La COVID-19 est plus mortelle chez les personnes âgées que dans n'importe quelle autre catégorie de population.

Photo : Getty Images / Carsten Koall

Toute nouvelle admission ou retour au sein de ces structures doit être suivie médicalement pendant les 14 premiers jours.

Si un cas est détecté dans un de ces établissements, des tests doivent être effectués sur  :

  • Les résidents vivant dans des pièces adjacentes
  • Tout le personnel travaillant dans l'unité ou dans le centre de soins
  • Tous les visiteurs essentiels qui ont fréquenté l'unité ou le centre de soins
  • Tout autre contact jugé approprié pour les tests sur la base d'une évaluation des risques par les autorités de santé publique

Travailleurs de la santé, soignants, fournisseurs de soins, premiers intervenants

Tous ces professionnels doivent être testés dès que possible, s'ils développent un ou plusieurs symptômes liés à la COVID-19, y compris des symptômes atypiques.

Par ailleurs, les personnels de la santé positifs au virus demeurent autorisés à retourner travailler dès la disparition des symptômes, conformément à la directive du 25 mars. Ils doivent cependant porter les équipements de protection requis (masques, gants) au travail jusqu'à recevoir deux tests négatifs effectués à un intervalle d'au moins 24 heures.

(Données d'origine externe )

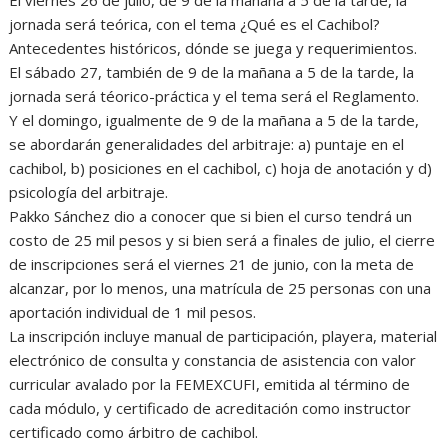
El viernes 26 de julio, de 9 de la mañana a 5 de la tarde, la
jornada será teórica, con el tema ¿Qué es el Cachibol?
Antecedentes históricos, dónde se juega y requerimientos.
El sábado 27, también de 9 de la mañana a 5 de la tarde, la
jornada será téorico-práctica y el tema será el Reglamento.
Y el domingo, igualmente de 9 de la mañana a 5 de la tarde,
se abordarán generalidades del arbitraje: a) puntaje en el
cachibol, b) posiciones en el cachibol, c) hoja de anotación y d)
psicología del arbitraje.
Pakko Sánchez dio a conocer que si bien el curso tendrá un
costo de 25 mil pesos y si bien será a finales de julio, el cierre
de inscripciones será el viernes 21 de junio, con la meta de
alcanzar, por lo menos, una matrícula de 25 personas con una
aportación individual de 1 mil pesos.
La inscripción incluye manual de participación, playera, material
electrónico de consulta y constancia de asistencia con valor
curricular avalado por la FEMEXCUFI, emitida al término de
cada módulo, y certificado de acreditación como instructor
certificado como árbitro de cachibol.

Cet aspect peut se révéler problématique. En effet, la fin des symptômes ne signifie pas que le virus a disparu. La guérison clinique − c'est-à-dire la fin des symptômes − n'indique pas que le virus a été éliminé définitivement du corps. Une personne cliniquement guérie peut tout de même être infectée, et donc contagieuse.

Dans les communautés éloignées, isolées, rurales, et autochtones

Tout résident présentant un ou des symptômes attribués à la COVID-19, y compris des symptômes atypiques.

Si un cas est confirmé dans une communauté, des tests peuvent être effectués sur les personnes qui ont été en contact avec le malade, à la discrétion du bureau de santé publique local.

Des orientations supplémentaires devraient être fournies dans les prochains jours pour accroître les tests sur les Ontariens, ajoute le ministère de la Santé.